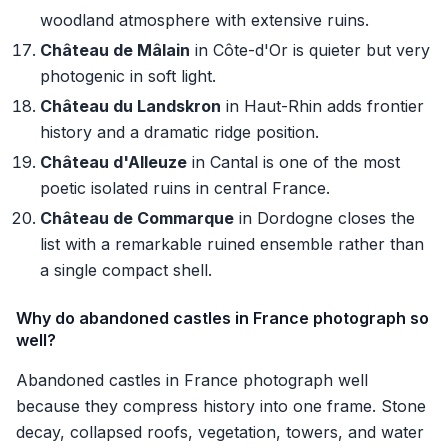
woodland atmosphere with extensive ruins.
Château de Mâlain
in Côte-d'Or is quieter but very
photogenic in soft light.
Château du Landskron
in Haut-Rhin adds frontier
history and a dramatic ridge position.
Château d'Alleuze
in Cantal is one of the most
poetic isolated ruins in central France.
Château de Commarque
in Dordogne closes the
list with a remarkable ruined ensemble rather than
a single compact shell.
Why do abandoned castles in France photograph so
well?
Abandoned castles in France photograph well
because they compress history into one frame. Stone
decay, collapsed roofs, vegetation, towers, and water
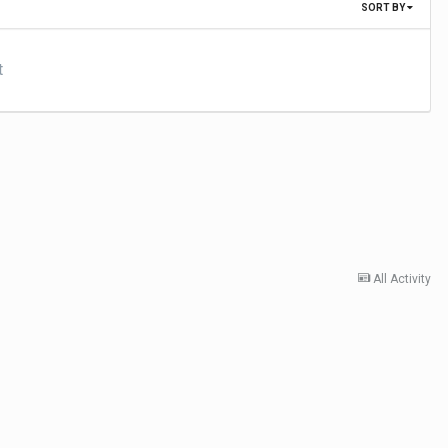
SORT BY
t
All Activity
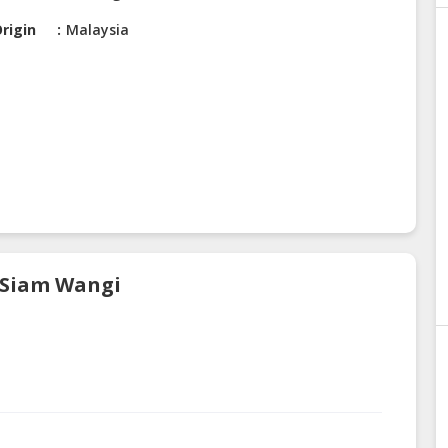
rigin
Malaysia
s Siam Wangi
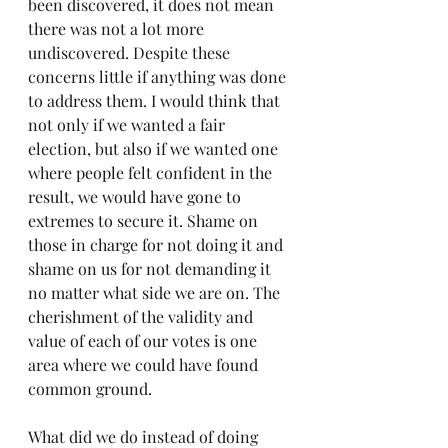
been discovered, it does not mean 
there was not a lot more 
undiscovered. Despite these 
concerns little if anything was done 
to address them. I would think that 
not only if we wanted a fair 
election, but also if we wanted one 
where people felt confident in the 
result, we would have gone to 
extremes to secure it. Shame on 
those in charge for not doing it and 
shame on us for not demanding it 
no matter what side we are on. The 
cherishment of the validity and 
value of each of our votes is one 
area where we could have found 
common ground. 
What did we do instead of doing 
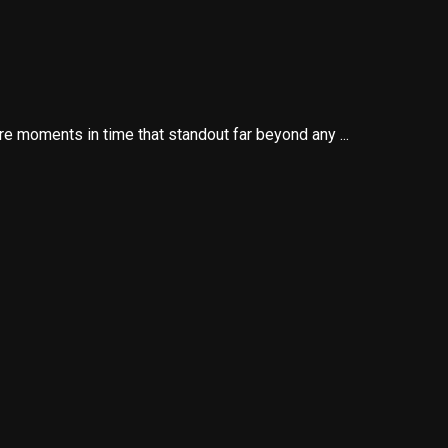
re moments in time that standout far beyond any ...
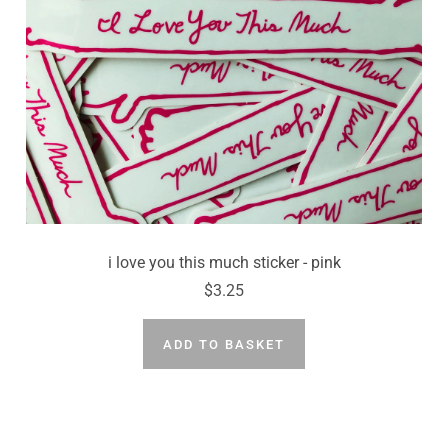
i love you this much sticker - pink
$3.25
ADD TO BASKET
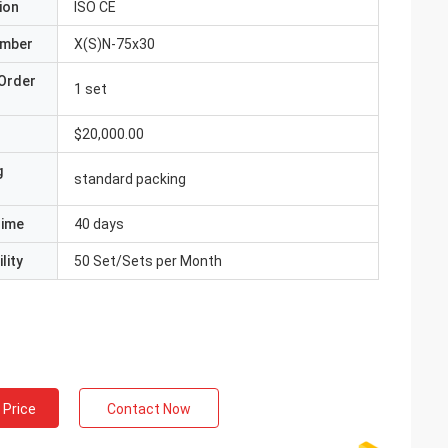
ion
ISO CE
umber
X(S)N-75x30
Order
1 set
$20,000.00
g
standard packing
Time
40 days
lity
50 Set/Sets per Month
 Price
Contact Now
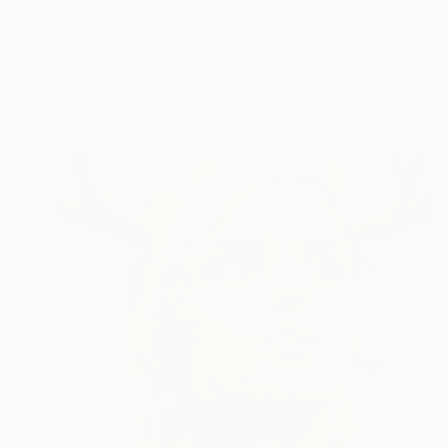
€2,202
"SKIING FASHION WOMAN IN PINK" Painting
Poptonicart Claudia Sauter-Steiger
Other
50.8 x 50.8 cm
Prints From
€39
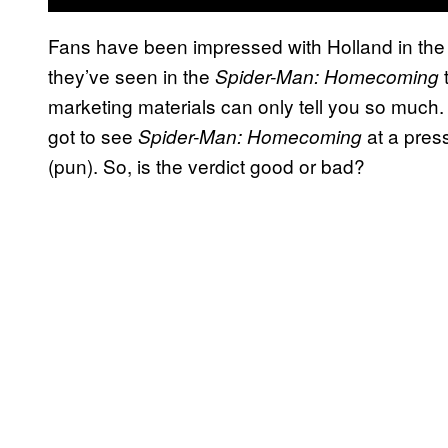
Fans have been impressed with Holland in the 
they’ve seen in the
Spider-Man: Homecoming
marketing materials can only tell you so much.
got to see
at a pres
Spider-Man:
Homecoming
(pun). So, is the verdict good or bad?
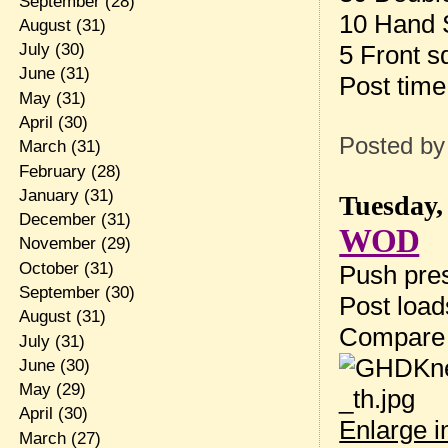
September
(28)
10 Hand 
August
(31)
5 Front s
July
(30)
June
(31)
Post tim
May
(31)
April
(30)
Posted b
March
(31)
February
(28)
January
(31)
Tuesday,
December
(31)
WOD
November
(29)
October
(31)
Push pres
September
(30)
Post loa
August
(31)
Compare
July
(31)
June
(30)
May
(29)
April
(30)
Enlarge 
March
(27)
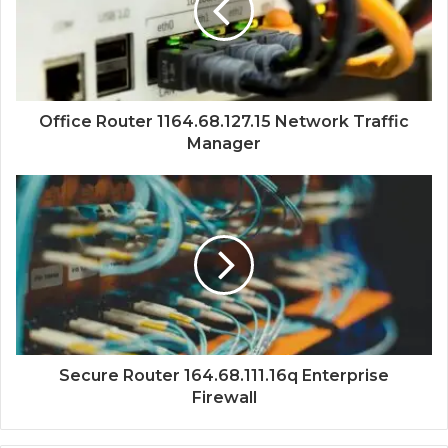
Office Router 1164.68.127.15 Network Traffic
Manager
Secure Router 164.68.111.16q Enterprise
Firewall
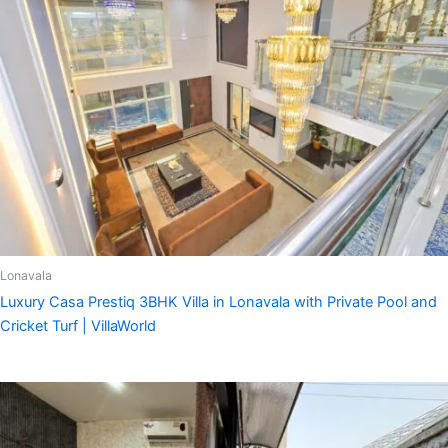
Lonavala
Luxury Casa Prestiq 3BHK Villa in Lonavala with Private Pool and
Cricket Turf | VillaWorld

What you are asked to do: With the pictures removed, return the full listing exactly as given.

Result for this task:
woodland atmosphere with extensive ruins.
Château de Mâlain
in Côte-d'Or is quieter but very
photogenic in soft light.
Château du Landskron
in Haut-Rhin adds frontier
history and a dramatic ridge position.
Château d'Alleuze
in Cantal is one of the most
poetic isolated ruins in central France.
Château de Commarque
in Dordogne closes the
list with a remarkable ruined ensemble rather than
a single compact shell.
Why do abandoned castles in France photograph so
well?
Abandoned castles in France photograph well
because they compress history into one frame. Stone
decay, collapsed roofs, vegetation, towers, and water
SORT BY
t
All Activity
rigin
Malaysia
s Siam Wangi
been discovered, it does not mean 
there was not a lot more 
undiscovered. Despite these 
concerns little if anything was done 
to address them. I would think that 
not only if we wanted a fair 
election, but also if we wanted one 
where people felt confident in the 
result, we would have gone to 
extremes to secure it. Shame on 
those in charge for not doing it and 
shame on us for not demanding it 
no matter what side we are on. The 
cherishment of the validity and 
value of each of our votes is one 
area where we could have found 
common ground. 
What did we do instead of doing 
re moments in time that standout far beyond any ...
i love you this much sticker - pink
$3.25
ADD TO BASKET
ion
ISO CE
umber
X(S)N-75x30
Order
1 set
$20,000.00
g
standard packing
Time
40 days
lity
50 Set/Sets per Month
 Price
Contact Now
€2,202
"SKIING FASHION WOMAN IN PINK" Painting
Poptonicart Claudia Sauter-Steiger
Other
50.8 x 50.8 cm
Prints From
€39
Fans have been impressed with Holland in the 
they’ve seen in the
Spider-Man: Homecoming
marketing materials can only tell you so much.
got to see
at a pres
Spider-Man:
Homecoming
(pun). So, is the verdict good or bad?
September
(28)
10 Hand 
August
(31)
5 Front s
July
(30)
June
(31)
Post tim
May
(31)
April
(30)
Posted b
March
(31)
February
(28)
January
(31)
Tuesday,
December
(31)
WOD
November
(29)
October
(31)
Push pres
September
(30)
Post loa
August
(31)
Compare
July
(31)
June
(30)
May
(29)
April
(30)
Enlarge 
March
(27)
Office Router 1164.68.127.15 Network Traffic
Manager
Secure Router 164.68.111.16q Enterprise
Firewall
Lonavala
Luxury Casa Prestiq 3BHK Villa in Lonavala with Private Pool and
Cricket Turf | VillaWorld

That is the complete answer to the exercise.